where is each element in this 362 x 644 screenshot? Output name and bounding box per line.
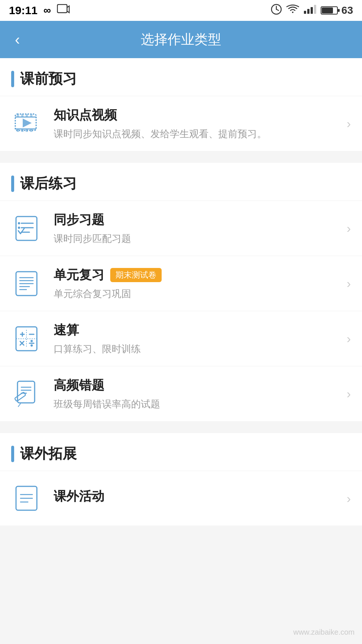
section-header-pre-class: 课前预习: [0, 58, 362, 96]
svg-rect-21: [26, 129, 28, 132]
item-content-frequent-errors: 高频错题 班级每周错误率高的试题: [54, 377, 343, 411]
item-badge-unit-review: 期末测试卷: [110, 268, 162, 282]
speed-math-icon: [11, 322, 45, 356]
page-title: 选择作业类型: [141, 31, 221, 49]
svg-rect-10: [338, 9, 340, 12]
list-item-speed-math[interactable]: 速算 口算练习、限时训练 ›: [0, 311, 362, 366]
divider-1: [0, 157, 362, 163]
arrow-icon-video: ›: [347, 116, 351, 131]
item-content-sync-exercises: 同步习题 课时同步匹配习题: [54, 211, 343, 245]
arrow-icon-speed: ›: [347, 331, 351, 346]
frequent-errors-icon: [11, 377, 45, 411]
svg-rect-50: [15, 392, 26, 401]
section-bar-icon: [11, 71, 14, 87]
list-item-unit-review[interactable]: 单元复习 期末测试卷 单元综合复习巩固 ›: [0, 256, 362, 311]
battery-icon: 63: [321, 4, 353, 16]
section-title-extracurricular: 课外拓展: [20, 444, 77, 463]
media-icon: [57, 4, 70, 17]
arrow-icon-review: ›: [347, 276, 351, 291]
svg-rect-9: [322, 7, 333, 13]
arrow-icon-activities: ›: [347, 491, 351, 506]
svg-line-51: [18, 404, 20, 407]
status-time: 19:11: [9, 4, 38, 17]
item-title-speed-math: 速算: [54, 322, 79, 339]
section-extracurricular: 课外拓展 课外活动 ›: [0, 433, 362, 525]
section-header-extracurricular: 课外拓展: [0, 433, 362, 471]
item-content-unit-review: 单元复习 期末测试卷 单元综合复习巩固: [54, 266, 343, 300]
watermark: www.zaibaike.com: [293, 628, 355, 637]
item-desc-speed-math: 口算练习、限时训练: [54, 342, 343, 356]
svg-rect-17: [26, 114, 28, 117]
section-pre-class: 课前预习 知识点视频: [0, 58, 362, 151]
item-title-frequent-errors: 高频错题: [54, 377, 104, 394]
item-title-activities: 课外活动: [54, 488, 104, 505]
arrow-icon-sync: ›: [347, 221, 351, 236]
activities-icon: [11, 482, 45, 515]
svg-rect-22: [30, 129, 32, 132]
status-right: 63: [271, 4, 353, 18]
svg-point-43: [31, 344, 33, 347]
section-title-pre-class: 课前预习: [20, 69, 77, 88]
item-content-speed-math: 速算 口算练习、限时训练: [54, 322, 343, 356]
svg-rect-5: [307, 9, 309, 14]
list-item-frequent-errors[interactable]: 高频错题 班级每周错误率高的试题 ›: [0, 366, 362, 421]
item-title-unit-review: 单元复习: [54, 266, 104, 284]
svg-rect-16: [21, 114, 23, 117]
status-left: 19:11 ∞: [9, 4, 70, 17]
video-icon: [11, 107, 45, 141]
section-after-class: 课后练习 同步习题 课时同步匹配习题 ›: [0, 163, 362, 421]
item-desc-sync-exercises: 课时同步匹配习题: [54, 232, 343, 245]
item-desc-unit-review: 单元综合复习巩固: [54, 287, 343, 300]
svg-rect-18: [30, 114, 32, 117]
svg-point-42: [31, 340, 33, 342]
svg-rect-4: [304, 11, 306, 14]
back-button[interactable]: ‹: [11, 28, 23, 51]
section-title-after-class: 课后练习: [20, 174, 77, 193]
svg-point-28: [18, 227, 20, 229]
list-item-sync-exercises[interactable]: 同步习题 课时同步匹配习题 ›: [0, 201, 362, 256]
status-bar: 19:11 ∞: [0, 0, 362, 21]
section-bar-icon-2: [11, 176, 14, 192]
divider-2: [0, 427, 362, 433]
list-item-video[interactable]: 知识点视频 课时同步知识点视频、发给学生观看、提前预习。 ›: [0, 96, 362, 151]
svg-line-3: [276, 9, 279, 10]
svg-rect-15: [17, 114, 19, 117]
sync-exercises-icon: [11, 212, 45, 245]
section-bar-icon-3: [11, 446, 14, 462]
item-title-sync-exercises: 同步习题: [54, 211, 104, 228]
svg-rect-20: [21, 129, 23, 132]
loop-icon: ∞: [44, 4, 51, 16]
item-desc-frequent-errors: 班级每周错误率高的试题: [54, 398, 343, 411]
clock-icon: [271, 4, 282, 18]
header: ‹ 选择作业类型: [0, 21, 362, 58]
item-content-video: 知识点视频 课时同步知识点视频、发给学生观看、提前预习。: [54, 107, 343, 141]
signal-icon: [304, 4, 316, 17]
svg-rect-0: [57, 4, 67, 13]
item-content-activities: 课外活动: [54, 488, 343, 509]
svg-marker-12: [23, 119, 32, 127]
section-header-after-class: 课后练习: [0, 163, 362, 201]
svg-rect-7: [314, 5, 316, 14]
item-desc-video: 课时同步知识点视频、发给学生观看、提前预习。: [54, 127, 343, 141]
svg-rect-6: [311, 7, 313, 14]
wifi-icon: [286, 4, 299, 17]
unit-review-icon: [11, 267, 45, 300]
list-item-activities[interactable]: 课外活动 ›: [0, 471, 362, 525]
arrow-icon-errors: ›: [347, 386, 351, 401]
svg-point-27: [18, 222, 20, 224]
item-title-video: 知识点视频: [54, 107, 117, 124]
svg-rect-19: [17, 129, 19, 132]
┄┄┄┄┄┄┄┄┄┄┄┄┄┄┄┄┄┄┄┄
PROBLEM STATEMENT | The records above should be returned exactly; no image belongs in the copy.

RESULT OF THIS EXERCISE |
where is each element in this 362 x 644 screenshot? Output name and bounding box per line.
section-header-pre-class: 课前预习: [0, 58, 362, 96]
svg-rect-21: [26, 129, 28, 132]
item-content-frequent-errors: 高频错题 班级每周错误率高的试题: [54, 377, 343, 411]
item-badge-unit-review: 期末测试卷: [110, 268, 162, 282]
speed-math-icon: [11, 322, 45, 356]
page-title: 选择作业类型: [141, 31, 221, 49]
svg-rect-10: [338, 9, 340, 12]
list-item-speed-math[interactable]: 速算 口算练习、限时训练 ›: [0, 311, 362, 366]
divider-1: [0, 157, 362, 163]
arrow-icon-video: ›: [347, 116, 351, 131]
item-content-sync-exercises: 同步习题 课时同步匹配习题: [54, 211, 343, 245]
arrow-icon-speed: ›: [347, 331, 351, 346]
frequent-errors-icon: [11, 377, 45, 411]
svg-rect-50: [15, 392, 26, 401]
section-bar-icon: [11, 71, 14, 87]
list-item-unit-review[interactable]: 单元复习 期末测试卷 单元综合复习巩固 ›: [0, 256, 362, 311]
battery-icon: 63: [321, 4, 353, 16]
section-title-extracurricular: 课外拓展: [20, 444, 77, 463]
media-icon: [57, 4, 70, 17]
arrow-icon-review: ›: [347, 276, 351, 291]
svg-rect-9: [322, 7, 333, 13]
arrow-icon-activities: ›: [347, 491, 351, 506]
svg-line-51: [18, 404, 20, 407]
status-time: 19:11: [9, 4, 38, 17]
item-title-speed-math: 速算: [54, 322, 79, 339]
section-extracurricular: 课外拓展 课外活动 ›: [0, 433, 362, 525]
section-header-extracurricular: 课外拓展: [0, 433, 362, 471]
item-content-unit-review: 单元复习 期末测试卷 单元综合复习巩固: [54, 266, 343, 300]
watermark: www.zaibaike.com: [293, 628, 355, 637]
item-desc-speed-math: 口算练习、限时训练: [54, 342, 343, 356]
svg-rect-17: [26, 114, 28, 117]
section-pre-class: 课前预习 知识点视频: [0, 58, 362, 151]
item-title-frequent-errors: 高频错题: [54, 377, 104, 394]
item-title-activities: 课外活动: [54, 488, 104, 505]
arrow-icon-sync: ›: [347, 221, 351, 236]
activities-icon: [11, 482, 45, 515]
svg-rect-22: [30, 129, 32, 132]
status-right: 63: [271, 4, 353, 18]
svg-point-43: [31, 344, 33, 347]
section-title-pre-class: 课前预习: [20, 69, 77, 88]
item-content-speed-math: 速算 口算练习、限时训练: [54, 322, 343, 356]
svg-rect-5: [307, 9, 309, 14]
list-item-frequent-errors[interactable]: 高频错题 班级每周错误率高的试题 ›: [0, 366, 362, 421]
item-title-unit-review: 单元复习: [54, 266, 104, 284]
svg-rect-16: [21, 114, 23, 117]
status-left: 19:11 ∞: [9, 4, 70, 17]
video-icon: [11, 107, 45, 141]
section-after-class: 课后练习 同步习题 课时同步匹配习题 ›: [0, 163, 362, 421]
item-desc-sync-exercises: 课时同步匹配习题: [54, 232, 343, 245]
item-desc-unit-review: 单元综合复习巩固: [54, 287, 343, 300]
svg-rect-18: [30, 114, 32, 117]
svg-point-42: [31, 340, 33, 342]
svg-rect-4: [304, 11, 306, 14]
back-button[interactable]: ‹: [11, 28, 23, 51]
section-title-after-class: 课后练习: [20, 174, 77, 193]
svg-point-28: [18, 227, 20, 229]
list-item-sync-exercises[interactable]: 同步习题 课时同步匹配习题 ›: [0, 201, 362, 256]
status-bar: 19:11 ∞: [0, 0, 362, 21]
section-bar-icon-2: [11, 176, 14, 192]
divider-2: [0, 427, 362, 433]
list-item-video[interactable]: 知识点视频 课时同步知识点视频、发给学生观看、提前预习。 ›: [0, 96, 362, 151]
svg-line-3: [276, 9, 279, 10]
svg-rect-15: [17, 114, 19, 117]
sync-exercises-icon: [11, 212, 45, 245]
section-bar-icon-3: [11, 446, 14, 462]
item-title-sync-exercises: 同步习题: [54, 211, 104, 228]
svg-rect-20: [21, 129, 23, 132]
loop-icon: ∞: [44, 4, 51, 16]
item-desc-frequent-errors: 班级每周错误率高的试题: [54, 398, 343, 411]
clock-icon: [271, 4, 282, 18]
header: ‹ 选择作业类型: [0, 21, 362, 58]
item-content-video: 知识点视频 课时同步知识点视频、发给学生观看、提前预习。: [54, 107, 343, 141]
signal-icon: [304, 4, 316, 17]
svg-rect-0: [57, 4, 67, 13]
item-content-activities: 课外活动: [54, 488, 343, 509]
svg-marker-12: [23, 119, 32, 127]
section-header-after-class: 课后练习: [0, 163, 362, 201]
svg-rect-7: [314, 5, 316, 14]
item-desc-video: 课时同步知识点视频、发给学生观看、提前预习。: [54, 127, 343, 141]
svg-rect-6: [311, 7, 313, 14]
wifi-icon: [286, 4, 299, 17]
unit-review-icon: [11, 267, 45, 300]
list-item-activities[interactable]: 课外活动 ›: [0, 471, 362, 525]
arrow-icon-errors: ›: [347, 386, 351, 401]
svg-point-27: [18, 222, 20, 224]
item-title-video: 知识点视频: [54, 107, 117, 124]
svg-rect-19: [17, 129, 19, 132]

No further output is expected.